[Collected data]
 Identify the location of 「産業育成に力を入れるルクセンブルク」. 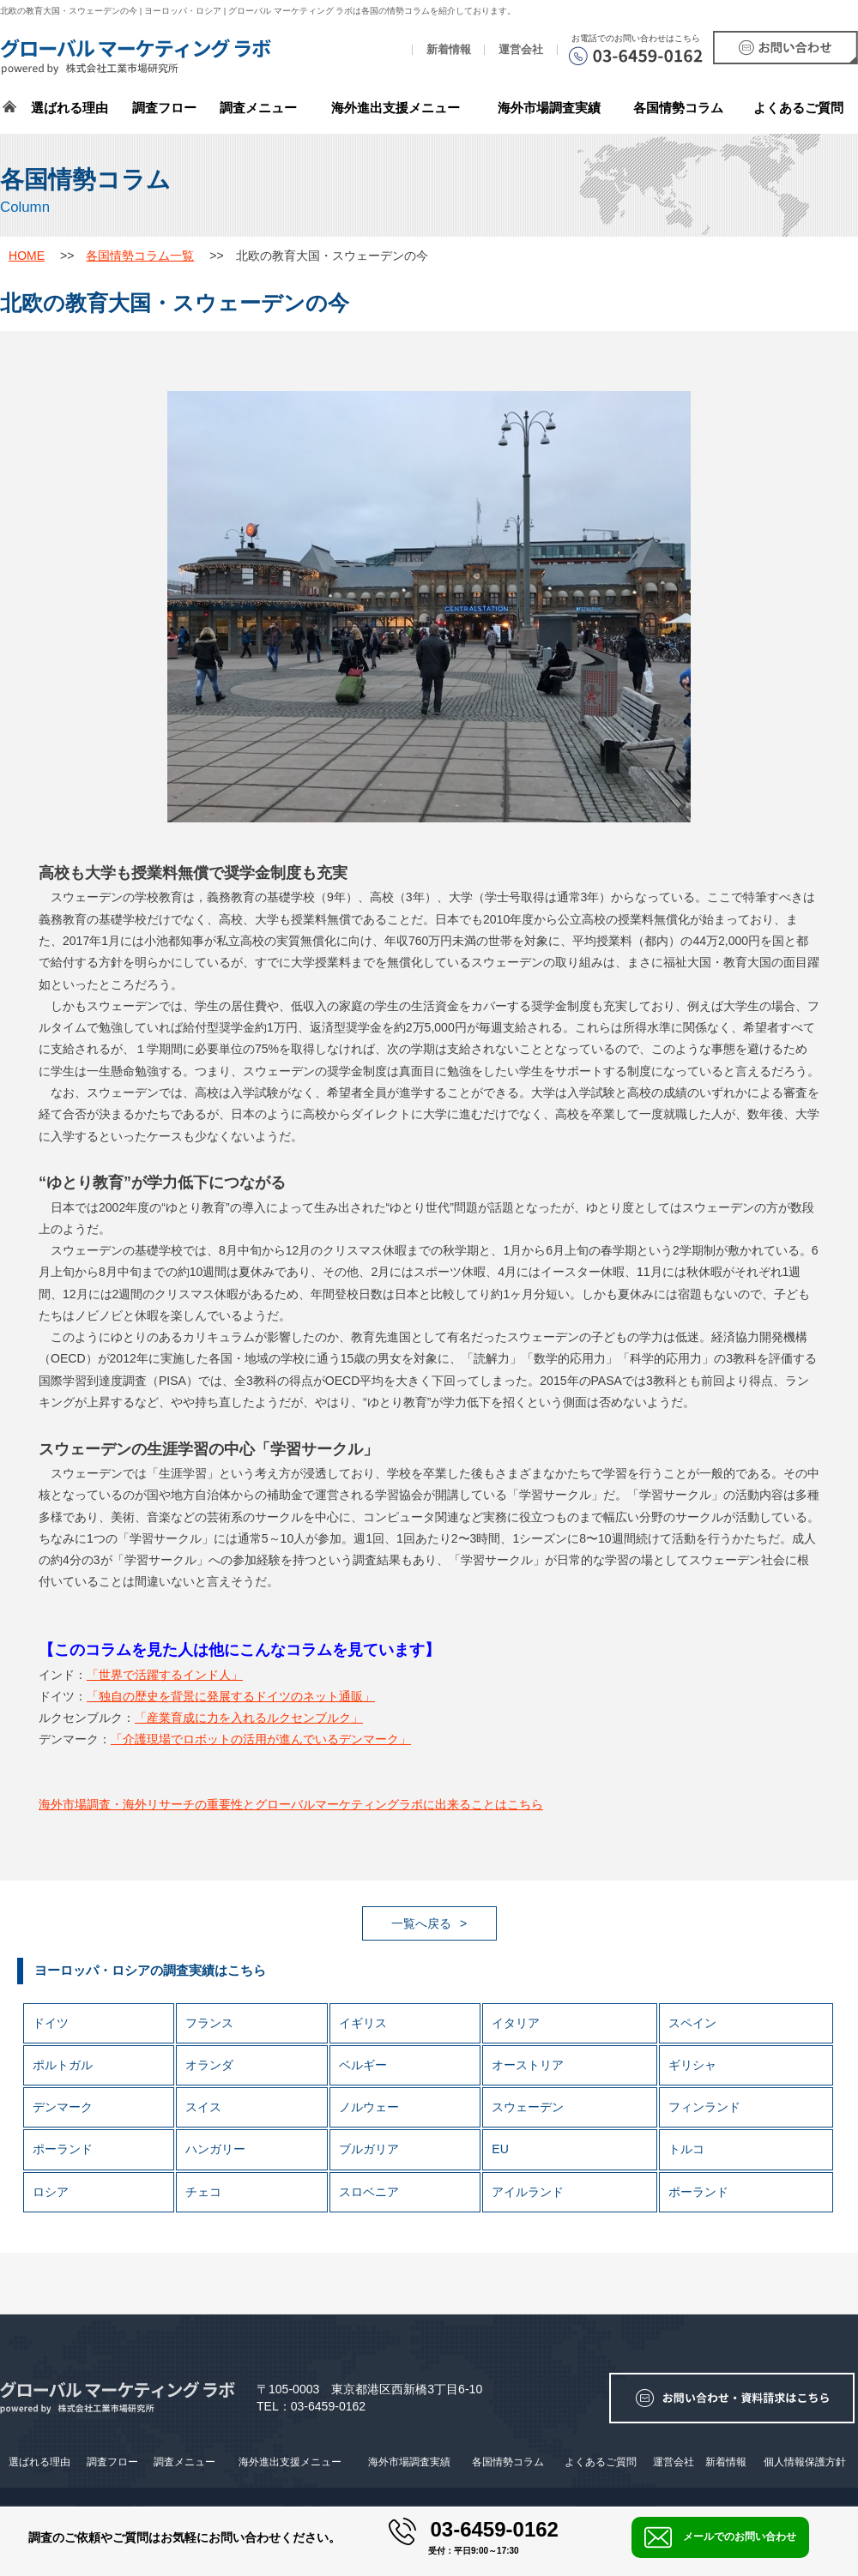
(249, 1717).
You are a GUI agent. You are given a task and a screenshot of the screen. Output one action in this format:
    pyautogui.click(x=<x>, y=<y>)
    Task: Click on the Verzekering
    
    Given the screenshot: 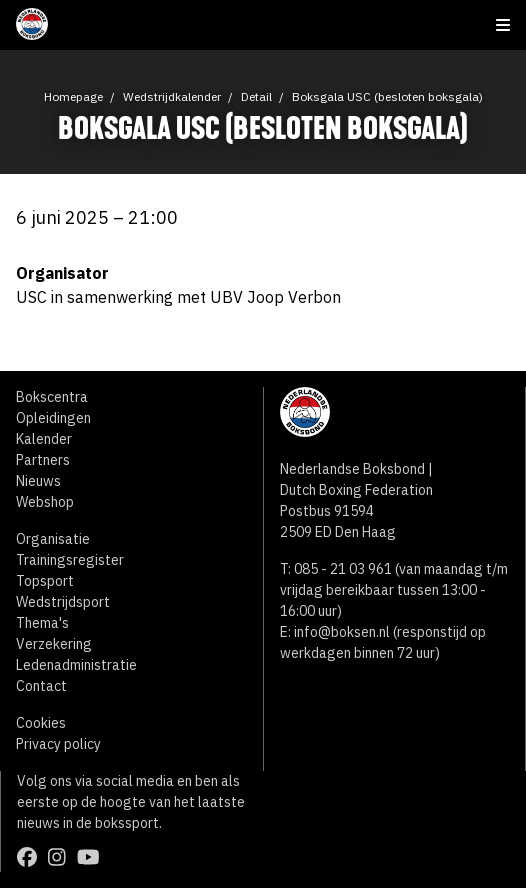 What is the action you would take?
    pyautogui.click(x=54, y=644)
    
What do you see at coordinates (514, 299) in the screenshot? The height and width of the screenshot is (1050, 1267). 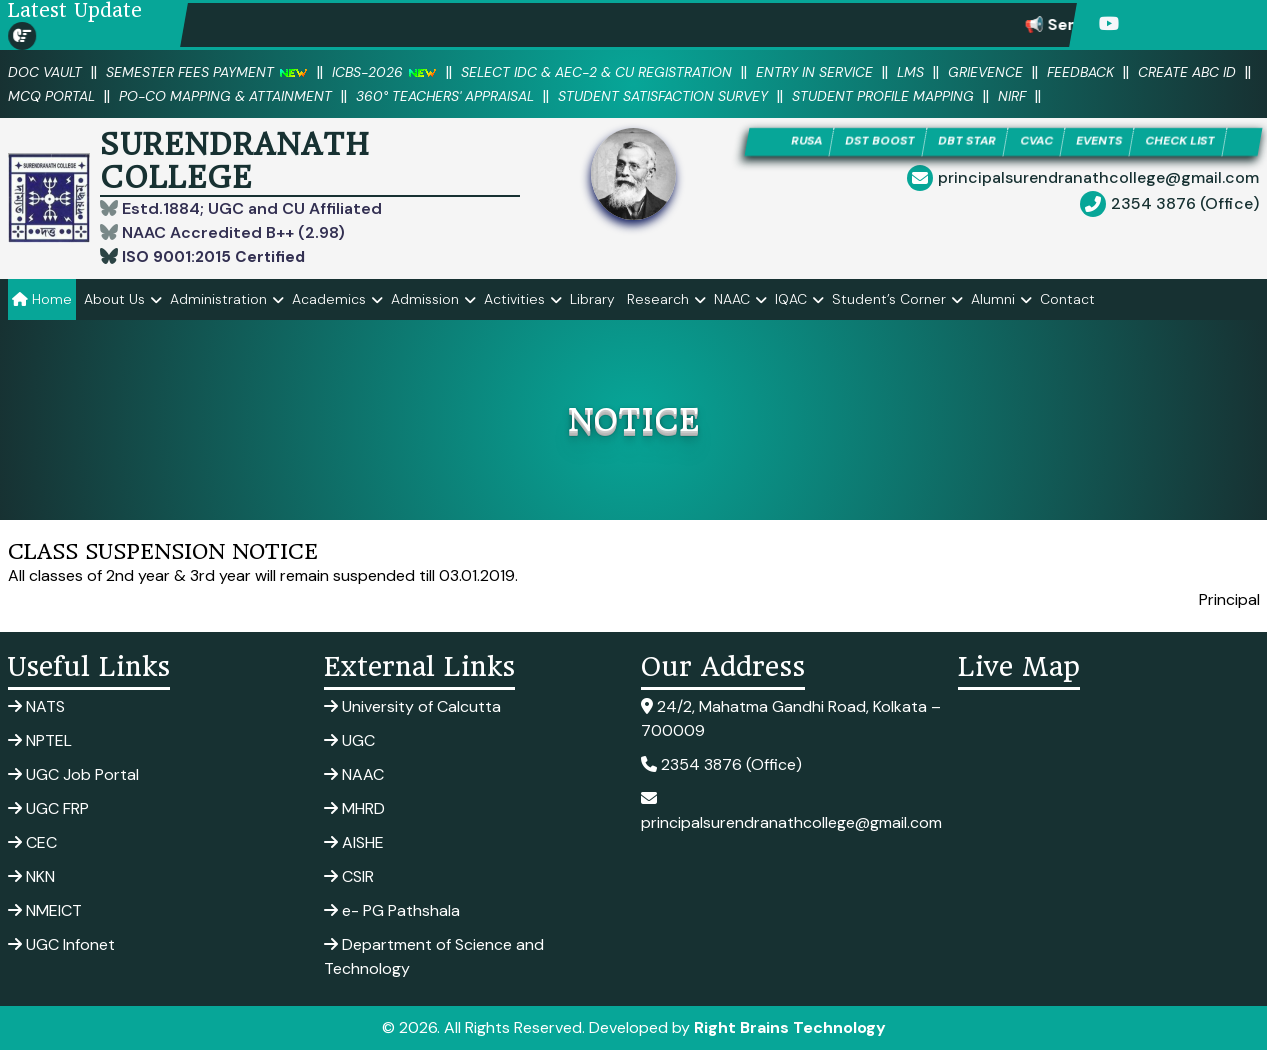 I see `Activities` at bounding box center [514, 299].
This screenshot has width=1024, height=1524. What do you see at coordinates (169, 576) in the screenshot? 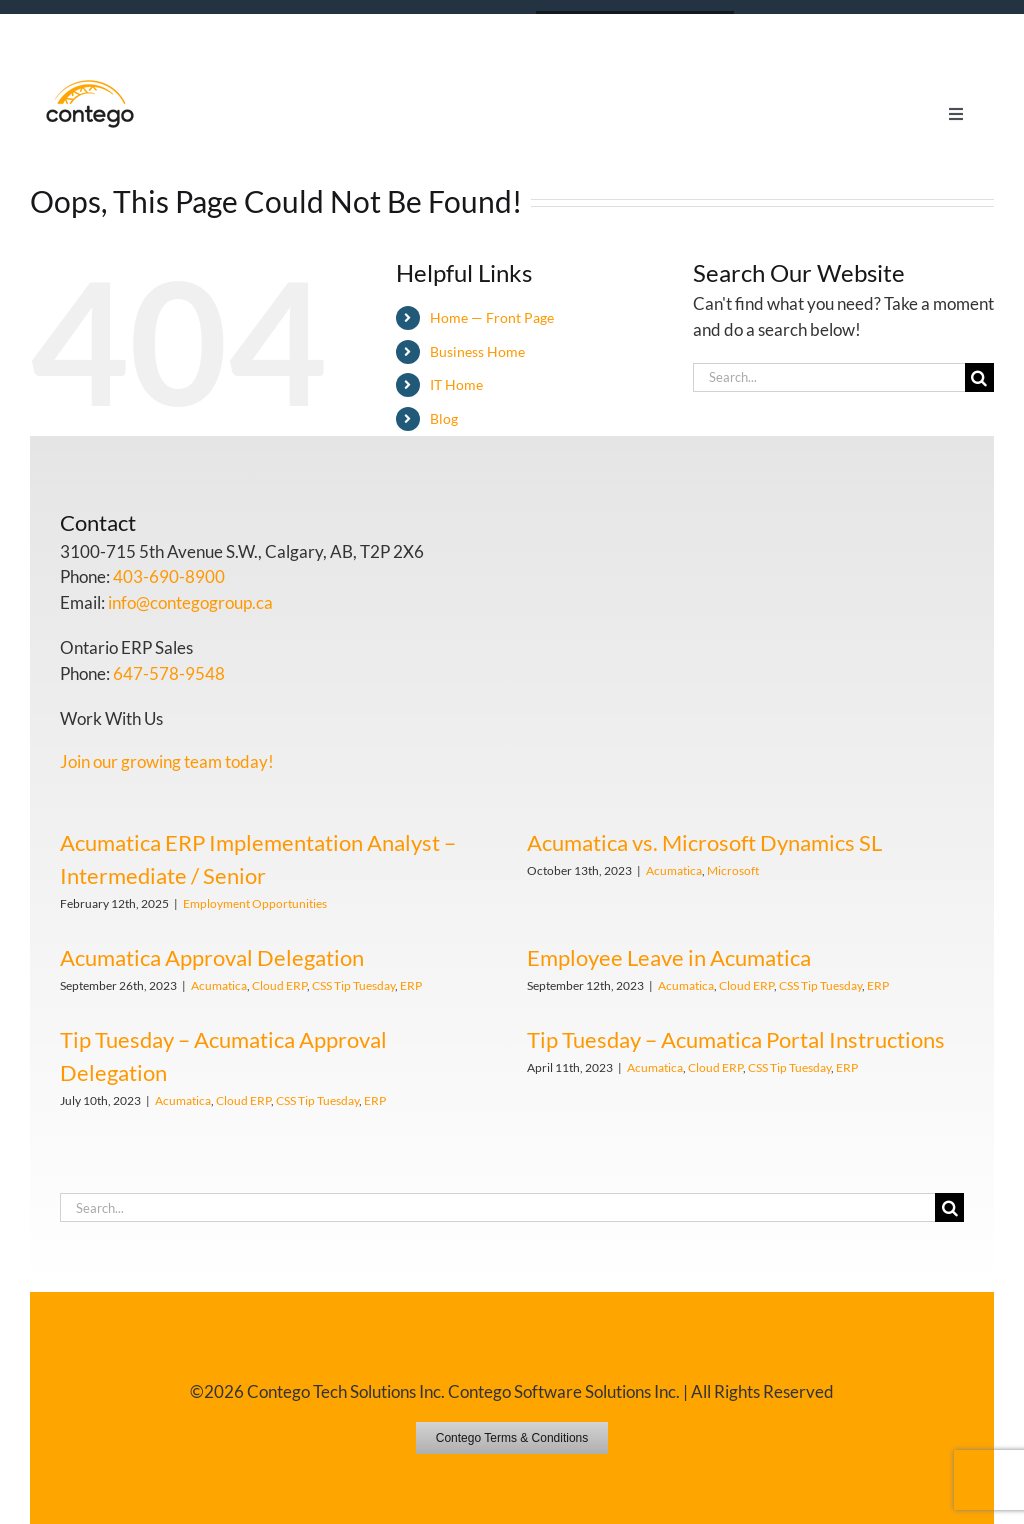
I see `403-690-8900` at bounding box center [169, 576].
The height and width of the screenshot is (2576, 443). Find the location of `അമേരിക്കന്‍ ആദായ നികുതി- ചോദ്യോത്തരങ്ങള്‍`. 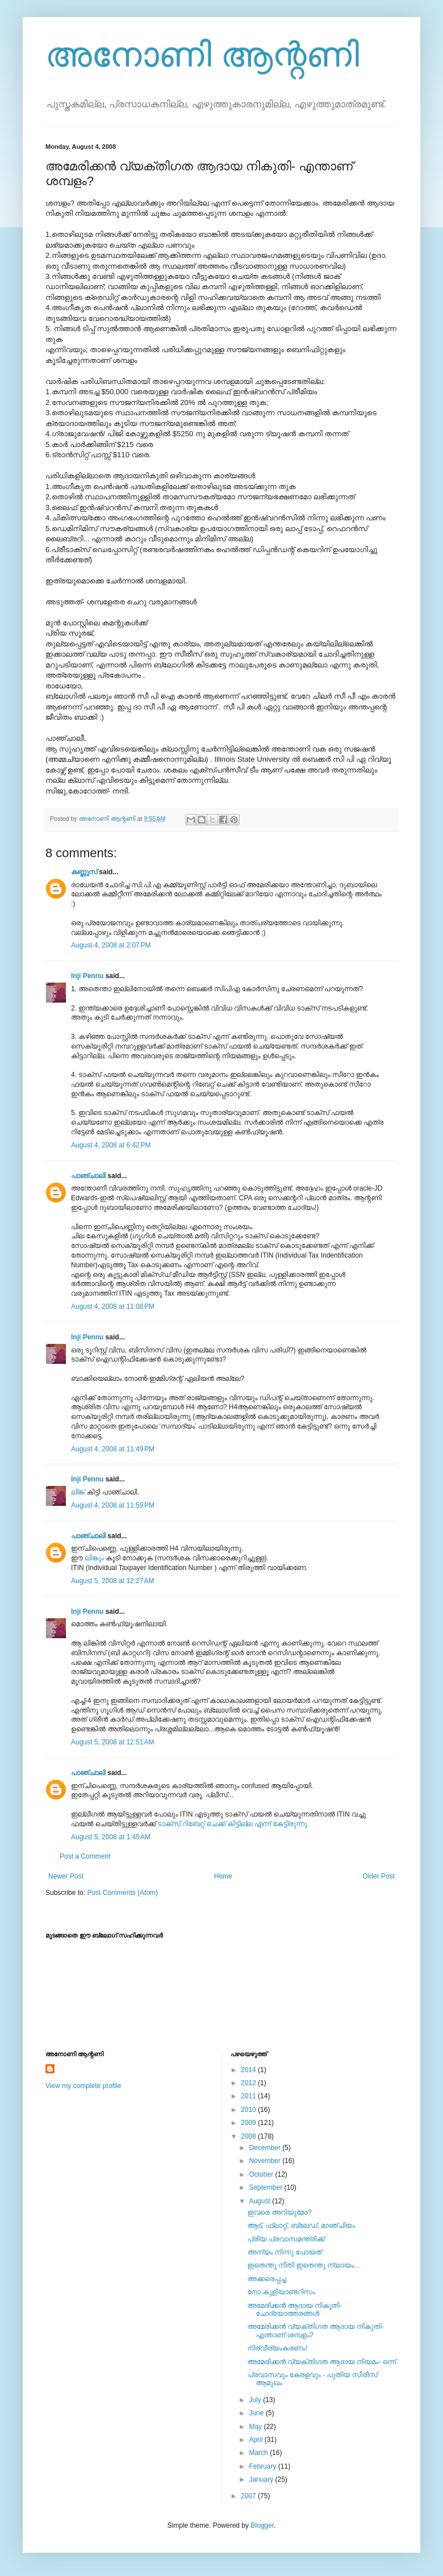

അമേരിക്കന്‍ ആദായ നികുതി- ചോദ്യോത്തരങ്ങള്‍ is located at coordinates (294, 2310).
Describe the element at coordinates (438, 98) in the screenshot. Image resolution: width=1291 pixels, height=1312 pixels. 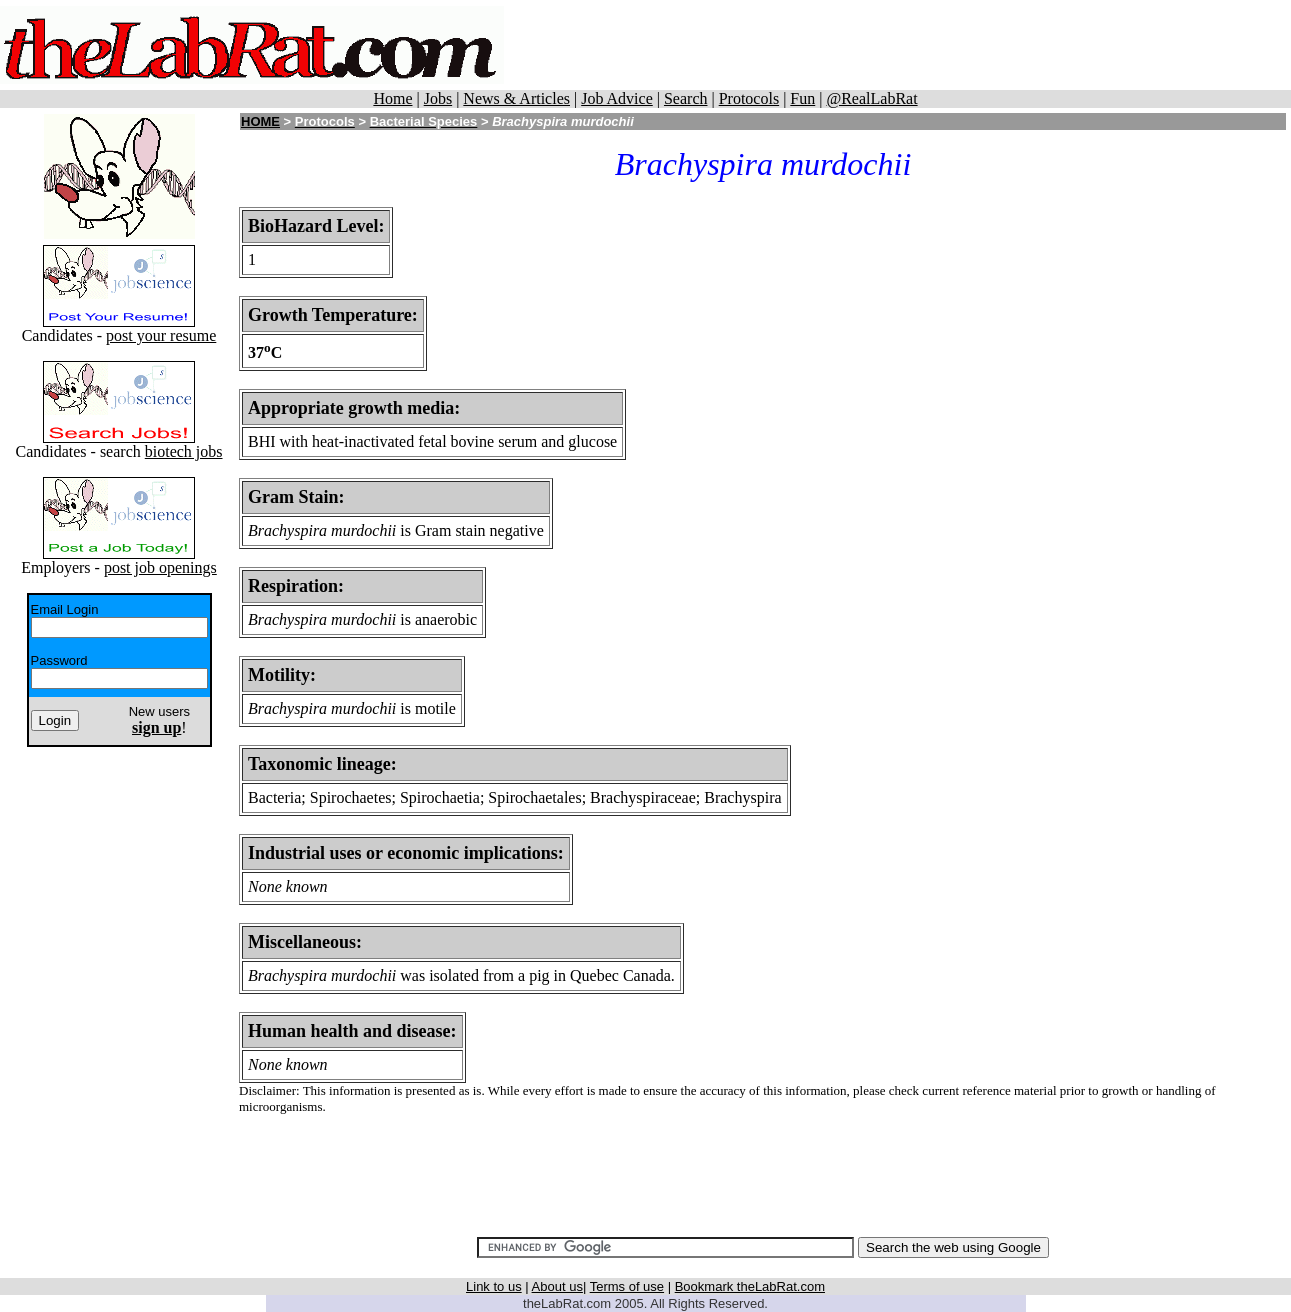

◆ YOUR OBJECTIVE:
No pictures should appear in the copy. Print exactly the lines above from the line containing "The height and width of the screenshot is (2576, 443)." through the last line of the data.

◆ OUTPUT FOR THIS TASK:
The height and width of the screenshot is (2576, 443). Find the location of `അമേരിക്കന്‍ ആദായ നികുതി- ചോദ്യോത്തരങ്ങള്‍`. 

അമേരിക്കന്‍ ആദായ നികുതി- ചോദ്യോത്തരങ്ങള്‍ is located at coordinates (294, 2310).
Describe the element at coordinates (438, 98) in the screenshot. Image resolution: width=1291 pixels, height=1312 pixels. 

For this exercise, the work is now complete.